### What needs to be done
Could you retype exactly the lines running from the line with "t Nicole Gaiziunas, die" to the end of the data, both included, and nothing else?

(Materials provided)

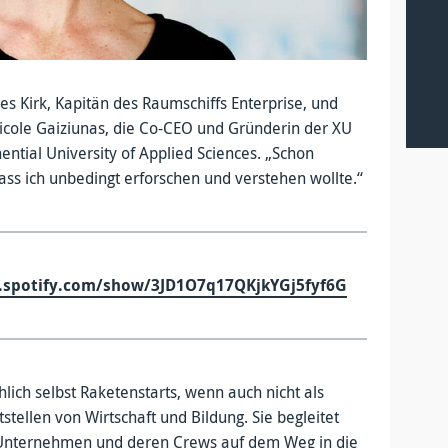
s Kirk, Kapitän des Raumschiffs Enterprise, und
t Nicole Gaiziunas, die Co-CEO und Gründerin der XU
ential University of Applied Sciences. „Schon
ass ich unbedingt erforschen und verstehen wollte.“
n.spotify.com/show/3JD1O7q17QKjkYGj5fyf6G
chlich selbst Raketenstarts, wenn auch nicht als
stellen von Wirtschaft und Bildung. Sie begleitet
 Unternehmen und deren Crews auf dem Weg in die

(End Materials provided)

### Response to the task
t Nicole Gaiziunas, die Co-CEO und Gründerin der XU
ential University of Applied Sciences. „Schon
ass ich unbedingt erforschen und verstehen wollte.“
n.spotify.com/show/3JD1O7q17QKjkYGj5fyf6G
chlich selbst Raketenstarts, wenn auch nicht als
stellen von Wirtschaft und Bildung. Sie begleitet
 Unternehmen und deren Crews auf dem Weg in die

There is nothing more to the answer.